Why the USS CALLISTER worked so well while METALHEAD turned meh

BLACK MIRROR is a beautifully strange British sci-fi series playing on this thing called Netflix, except they call it “streaming” now and you can do it on your phone, PC, iPad, Nook or 65-inch plasma wallscreen.

Each episode is different, and the showrunners take massive, massive risks. They’re not afraid to fail.

This season, everybody seems to love USS CALLISTER, which is a genuinely great episode starring Meth Damon from BREAKING BAD.

Here’s the trailer:

And here’s that same actor rocking the role of Todd in BREAKING BAD:

The other episode I truly, madly and deeply wanted to see this season is METALHEAD, an entirely black-and-white story about an apocalyptic world. Check out the trailer:

So: why does USS CALLISTER work so well while METALHEAD fizzles out at the end?

There’s nothing here about the acting, the sets, the special effects or the directing. All are top notch.

What’s different is the writing.

The trick is, every episode in this series is a horror story. You can say it’s sci-fi, but that’s the setting, not the story.

Horror stories are about punishment. The monster is really the hero, and everybody dies in the end except for the monster, who comes back for endless sequels.

Good horror movies show the people who die first, committing sins they’ll get punished for later. In slasher films, it’s teenagers typically drinking and carousing and breaking the rules. In other horror movies, scientists (and society) get punished for being arrogant enough to think they could invent some insane new technology that, of course, turns on them in the end.

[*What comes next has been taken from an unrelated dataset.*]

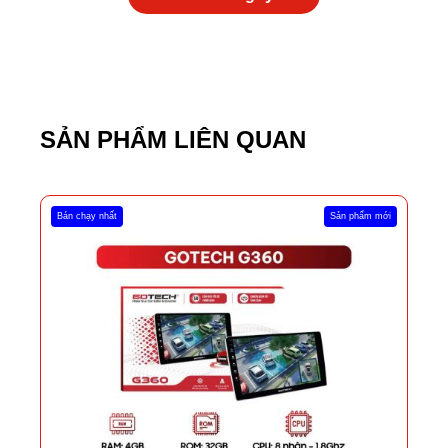
SẢN PHẨM LIÊN QUAN
Bán chạy nhất
Sản phẩm mới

Bad horror movies reverse this and make the regular actors into heroes and the monster into a villain that dies in the end. Doesn’t feel right. That’s a different kind of story with different beats and twists.

The type of story where good guys kill the monster is what Blake Snyder nicknamed Monster in the House, where there’s a monster in an enclosed place, and either you’re going to kill it or it’s going to kill you. That’s a primal story, something that touches us deep in our caveman souls, and you can see the same essential beats in movies that seem dramatically different: JAWS, ALIENS and FATAL ATTRACTION aren’t really a horror, a sci-fi and a domestic drama–they’re the same story in different settings.

USS CALLISTER is actually Monster in the House instead of horror. There’s a monster in an enclosed place–the starship–and the crew is either gonna kill him or get tortured and killed, forever, by an all-powerful bully who created this world. It takes a lot of creativity and guts for the crew to beat him in the end, and it feels right. They deserve their freedom and he’s a monster who deserves his fate.

METALHEAD is a horror story where everybody dies in the end, except the monsters. Where it goes wrong people don’t get what they deserve. The monster is punishing everyone for a sin you never witness, which makes all the deaths caused by the killer robots feel senseless.

This is why horror movies always start by showing the sinners running around, committing the sins they’ll be punished for later. It doesn’t matter how good-looking and wholesome the teenage actors in a slasher film are, they’re going to die for their sins. Same thing with horror movies with scientists trying to play God: they might be great actors, and the entire team may not be evil, but the whole lot of them get punished for the sin of thinking they could (a) make an army of robots to do all the work, (b) genetically engineer a way to life forever or (c) create super-smart sharks with lasers.

If we had seen the original sin in METALHEAD, and the characters who all die were somehow associated with that sin, then it would feel right for them all to get punished. Instead, the killer robots seem off. It feels like the most likely explanation is whoever created and programmed security robots for warehouses did waaaaay too good of a job. Now if that man and his team got killed by his own creations, the audience would swallow it.